Agitation needs to be enough to separate & wet all the coffee grounds, to allow a nominal extraction - after that any extra agitation is going to lead to more particulate matter (not counted towards extraction, but tastes bad) in your cup. Good EY ranges relating to preference assume no other malfunctions screwing up the flavour. A silty 20% brew can be awful, whilst a cleaner 20% brew (from the same coffee) could be delicious.

I've been using a steel can strainer in the last couple of years (and more recently Hario Drip Assist 02) to lessen agitation in the latter stages of the brew for cleaner cups. As long as the grind is appropriate to achieve a decent level of extraction, the clear liquid above the bed isn't a sign of anything (nor is murky liquid from a hand poured brew, if the flavour is good).

For instance, at the same grind I use for bloom & 6 pours with a kettle, I'm currently doing 5 equal pours with drip assist 02, the first 2 via the centre of the drip assist, remaining 3 via the outer ring, all pours 30s intervals, each one taking 13-15s.

To be fair, I do think the flat bed Kalita 185 works better with the lower agitation strainer/Drip Assist pours.

The other option with V60, is to go coarser & more but smaller pours, e.g. 20g every 20s, or 30g/30s, each pour being 10s long would be my max. So coarse that you have to pour in spirals until the last couple (~8-9% at 400 Kruve)...but it's more time consuming.

If all 3 approaches are dialled in, they taste as good, only differences are time/faff factor.


----------



## Zephyp (Mar 1, 2017)

Thanks! Always appreciate your input.

The drip assist looks interesting. I had no idea such a thing existed. Do you use the 02 for an 02 V60 or does it fit an 01 too?

I wouldn’t say it’s unreasonable that some of my troubles stem from agitation and silt, when they can change character so much from day to day.


----------



## MWJB (Feb 28, 2012)

Zephyp said:


> Thanks! Always appreciate your input.
> 
> The drip assist looks interesting. I had no idea such a thing existed.
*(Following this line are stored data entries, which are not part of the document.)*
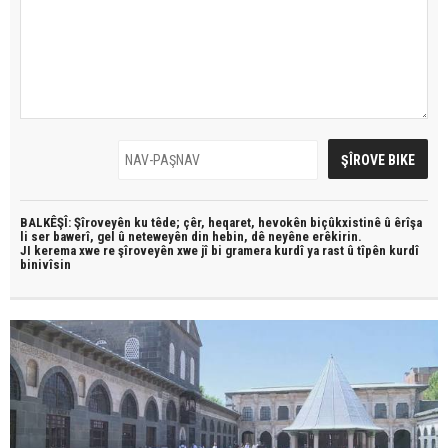
BALKÊŞÎ: Şîroveyên ku têde;
çêr, heqaret, hevokên biçûkxistinê û êrîşa
li ser bawerî, gel û neteweyên din hebin,
dê neyêne erêkirin.
JI kerema xwe re şîroveyên xwe jî bi
gramera kurdî
ya rast û
tîpên kurdî
binivîsin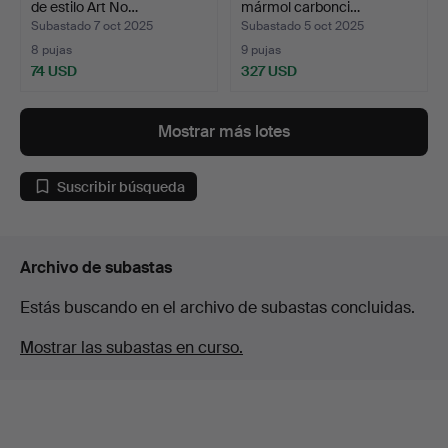
de estilo Art No…
mármol carbonci…
Subastado 7 oct 2025
Subastado 5 oct 2025
8 pujas
9 pujas
74 USD
327 USD
Mostrar más lotes
Suscribir búsqueda
Archivo de subastas
Estás buscando en el archivo de subastas concluidas.
Mostrar las subastas en curso.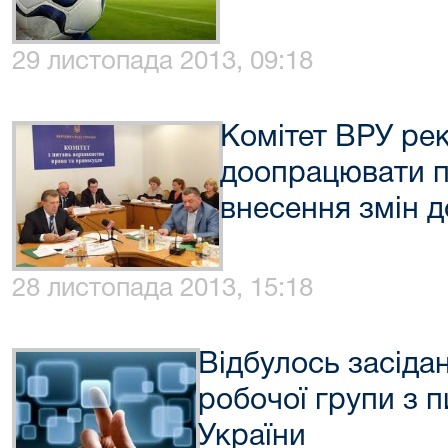
29 листопада 2013, 09:18
Комітет ВРУ ре
доопрацювати п
внесення змін 
28 листопада 2013, 15:18
Відбулось засідан
робочої групи з 
України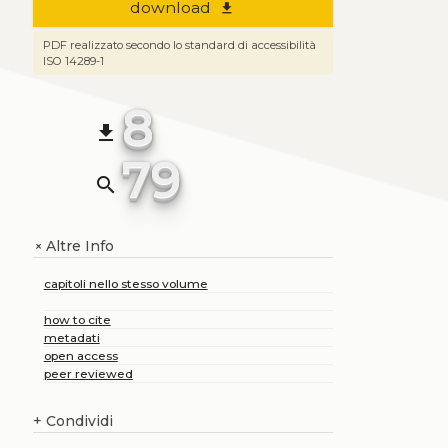
download
file_download
PDF realizzato secondo lo standard di accessibilità
ISO 14289-1
8
file_download
79
search
Altre Info
+
capitoli nello stesso volume
how to cite
metadati
open access
peer reviewed
+
Condividi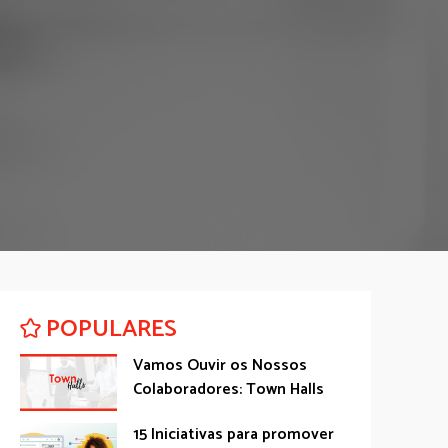
POPULARES
Vamos Ouvir os Nossos
Colaboradores: Town Halls
15 Iniciativas para promover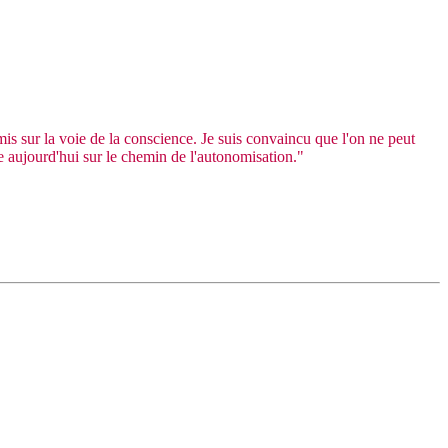
is sur la voie de la conscience. Je suis convaincu que l'on ne peut
ne aujourd'hui sur le chemin de l'autonomisation."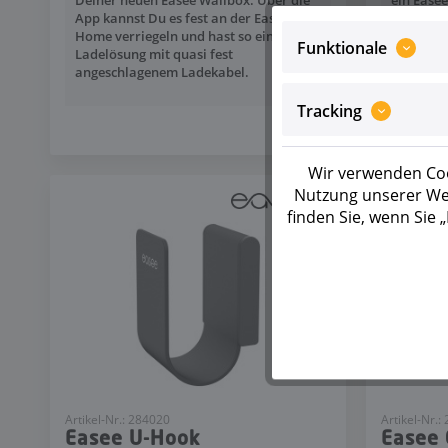
Deiner neuen Easee Wallbox. Über die
ein Ease
App kannst Du es fest an der Easee
installie
Home verriegeln und hast so eine
Funktionale
Ladelösung mit quasi fest
angeschlagenem Ladekabel.
Tracking
Wir verwenden Coo
Nutzung unserer Web
finden Sie, wenn Sie
Artikel-Nr.: 284020
Artikel-Nr.:
Easee U-Hook
Easee 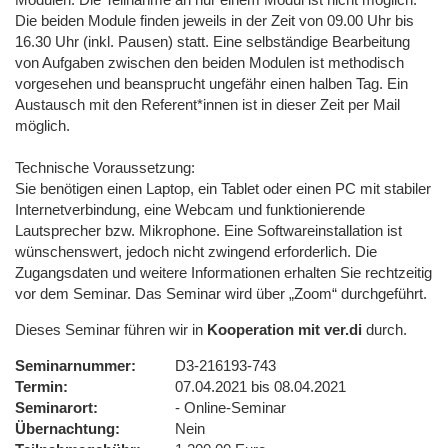
Die beiden Module finden jeweils in der Zeit von 09.00 Uhr bis
16.30 Uhr (inkl. Pausen) statt. Eine selbständige Bearbeitung
von Aufgaben zwischen den beiden Modulen ist methodisch
vorgesehen und beansprucht ungefähr einen halben Tag. Ein
Austausch mit den Referent*innen ist in dieser Zeit per Mail
möglich.
Technische Voraussetzung:
Sie benötigen einen Laptop, ein Tablet oder einen PC mit stabiler
Internetverbindung, eine Webcam und funktionierende
Lautsprecher bzw. Mikrophone. Eine Softwareinstallation ist
wünschenswert, jedoch nicht zwingend erforderlich. Die
Zugangsdaten und weitere Informationen erhalten Sie rechtzeitig
vor dem Seminar. Das Seminar wird über „Zoom“ durchgeführt.
Dieses Seminar führen wir in
Kooperation mit ver.di
durch.
Seminarnummer
D3-216193-743
Termin
07.04.2021 bis 08.04.2021
Seminarort
- Online-Seminar
Übernachtung
Nein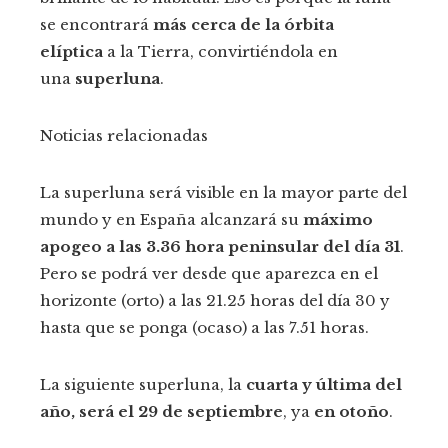
se encontrará
más cerca de la órbita
elíptica
a la Tierra, convirtiéndola en
una
superluna
.
Noticias relacionadas
La superluna será visible en la mayor parte del
mundo y en España alcanzará su
máximo
apogeo a las 3.36 hora peninsular del día 31
.
Pero se podrá ver desde que aparezca en el
horizonte (orto) a las 21.25 horas del día 30 y
hasta que se ponga (ocaso) a las 7.51 horas.
La siguiente superluna, la
cuarta y última del
año, será el 29 de septiembre
, ya
en otoño
.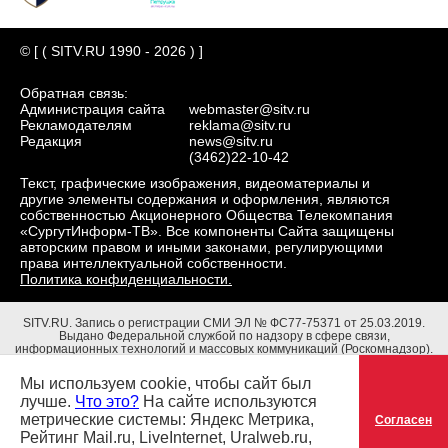
© [ ( SITV.RU 1990 - 2026 ) ]
Обратная связь:
Администрация сайта
webmaster@sitv.ru
Рекламодателям
reklama@sitv.ru
Редакция
news@sitv.ru
(3462)22-10-42
Текст, графические изображения, видеоматериалы и
другие элементы содержания и оформления, являются
собственностью Акционерного Общества Телекомпания
«СургутИнформ-ТВ». Все компоненты Сайта защищены
авторским правом и иными законами, регулирующими
права интеллектуальной собственности.
Политика конфиденциальности.
SITV.RU.
Запись о регистрации СМИ ЭЛ № ФС77-75371 от 25.03.2019.
Выдано Федеральной службой по надзору в сфере связи,
информационных технологий и массовых коммуникаций (Роскомнадзор).
Учредители: Акционерное Общество Телекомпания "СургутИнформ-ТВ".
Адрес редакции: 628403, Тюменская обл., ХМАО - Югра, г. Сургут, ул.
Мы используем cookie, чтобы сайт был
Маяковского, д. 16. Главный редактор: Чубенко В.Л.
лучше.
Что это?
На сайте используются
метрические системы: Яндекс Метрика,
Согласен
Рейтинг Mail.ru, LiveInternet, Uralweb.ru,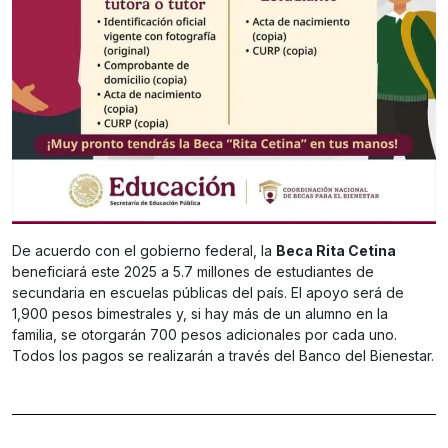
De acuerdo con el gobierno federal, la
Beca Rita Cetina
beneficiará este 2025 a 5.7 millones de estudiantes de
secundaria en escuelas públicas del país. El apoyo será de
1,900 pesos bimestrales y, si hay más de un alumno en la
familia, se otorgarán 700 pesos adicionales por cada uno.
Todos los pagos se realizarán a través del Banco del Bienestar.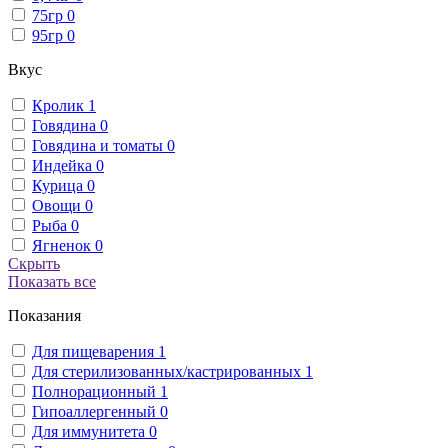
75гр
0
95гр
0
Вкус
Кролик
1
Говядина
0
Говядина и томаты
0
Индейка
0
Курица
0
Овощи
0
Рыба
0
Ягненок
0
Скрыть
Показать все
Показания
Для пищеварения
1
Для стерилизованных/кастрированных
1
Полнорационный
1
Гипоаллергенный
0
Для иммунитета
0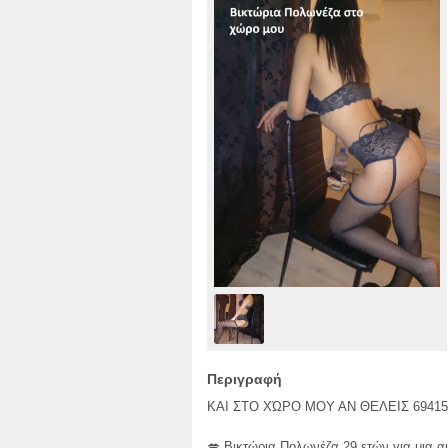
Περιγραφή
ΚΑΙ ΣΤΟ ΧΏΡΟ ΜΟΥ ΑΝ ΘΕΛΕΙΣ 69415
💋 Βικτώρια Πολωνέζα 29 ετών για μια 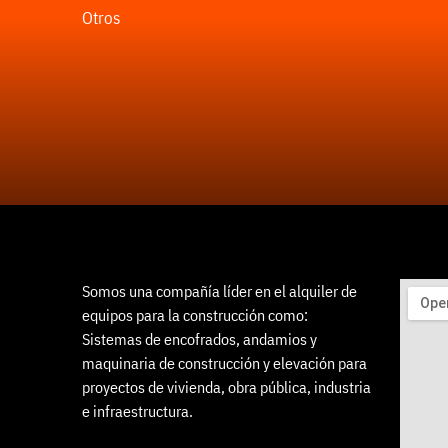
Otros
Somos una compañía líder en el alquiler de
equipos para la construcción como:
Sistemas de encofrados, andamios y
maquinaria de construcción y elevación para
proyectos de vivienda, obra pública, industria
e infraestructura.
Do you use the 02 for an 02 V60 or does it fit an 01 too?
> 
> I wouldn’t say it’s unreasonable that some of my troubles stem from agitation and silt, when they can change character so much from day to day.


I only saw the drip assist about 3 months ago, totally by accident. I can only find the 02 drip assist in the UK and use that with the 02 dripper (also fits nicely on the Kalita 185).


----------